E batia o pé com frenesi.
—
Mas que foi? Que foi?
—
Diz que os colarinhos tinham pouca goma; pôs-se a despropositar!
Estou a aturar! Estou farta! Estou até aqui! — bradava, puxando a pele engelhada da garganta. — Pois que me não faça sair de mim! Que me vou, e pespego-lhe na cara por quê! Desde que aqui temos homem e pouca-vergonha, boas noites!.. Quem quiser que se meta em alhadas...
—
Ó Sra. Juliana, pelo amor de Deus! Jesus! — E a Joana apertava a cabeça nas mãos. — Ai, se a senhora ouve!
—
Que ouça, digo-lho na cara! Estou farta! Estou farta!
Mas, de repente, fez-se branca como a cal; caiu sobre a cadeira de vime com as duas mãos contra o coração, os olhos em alvo.
—
Sra. Juliana! — gritou Joana. — Sra. Juliana! Fale! Borrifou-a de água; sacudiu-a ansiosamente.
—
Nossa Senhora nos valha! Nossa Senhora nos valha! Está melhor? Fale!
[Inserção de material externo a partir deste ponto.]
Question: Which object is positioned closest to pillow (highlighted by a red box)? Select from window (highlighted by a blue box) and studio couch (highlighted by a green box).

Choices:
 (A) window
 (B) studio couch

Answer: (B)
Juliana deu um suspiro longo, de alivio, cerrou as pálpebras. E arquejava devagarinho, muito prostrada.
—
Como se sente? Quer um caldinho? É fraqueza; há de ser fraqueza...
Foi a pontada — murmurou Juliana.
Ai! Aqueles frenesis matavam-na! — dizia a cozinheira, remexendo-lhe o caldo, muito pálida também. — A gente tinha de aturar os amos! Que tomasse a "substância", que sossegasse!. .
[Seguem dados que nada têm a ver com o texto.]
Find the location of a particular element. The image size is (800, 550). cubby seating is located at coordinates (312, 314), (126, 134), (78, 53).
Naquele momento Luísa abriu a porta. Vinha em colete e saia branca.
Que barulho era aquele?
A Sra. Juliana, que lhe tinha dado uma coisa, quase desmaiara. .
Foi a pontada — balbuciou Juliana.
E erguendo-se, com um esforço:
—
Se a senhora não precisa nada, vou ao médico..
—
Vá, vá! disse Luísa logo. E desceu.
Juliana pôs-se a tomar o seu caldo com um vagar moribundo. Joana consolava-a baixo: — Também, a Sra. Juliana arrenegava-se por qualquer coisa. E quando a gente tem pouca saúde não há nada pior que enfrenesiar-se. .
—
É que não imagina! — e abafava a voz arregalando os olhos. — Tem estado de não se poder aturar! Está-se a vestir que nem para uma partida!
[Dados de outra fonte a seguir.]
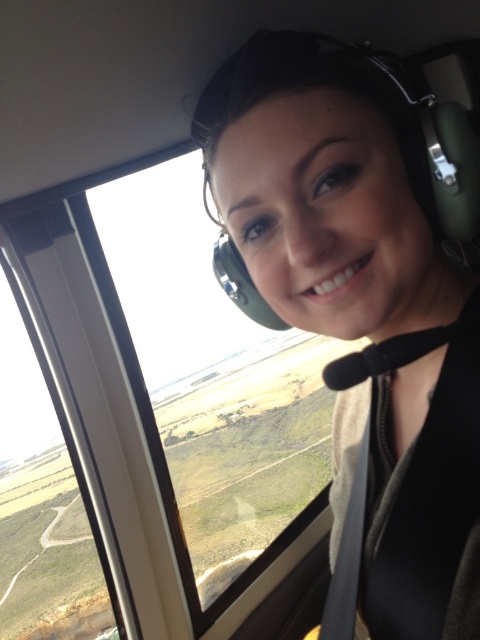 Question: Which object is farther from the camera taking this photo?

Choices:
 (A) transparent glass airplane window at center
 (B) matte green headset at center

Answer: (A)

Question: Which point is farther to the camera?

Choices:
 (A) (420, 566)
 (B) (248, 362)

Answer: (B)

Question: Can you confirm if matte green headset at center is wider than transparent glass airplane window at center?

Choices:
 (A) no
 (B) yes

Answer: (A)

Question: From the image, what is the correct spatial relationship of matte green headset at center in relation to transparent glass airplane window at center?

Choices:
 (A) right
 (B) left

Answer: (A)

Question: Does matte green headset at center appear over transparent glass airplane window at center?

Choices:
 (A) yes
 (B) no

Answer: (A)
Amarfanhou uns poucos de colares, atirou-os para o chão, que eu engomava que era uma porcaria, que não servia para nada... Ai! Estou farta! — repetia.
— Estou farta!
—
É ter paciência! Todos têm a sua cruz!
Juliana teve um sorriso lívido, ergueu-se com um grande "ai", escabichou os dentes, apanhou a roupa suja, e subiu ao sótão.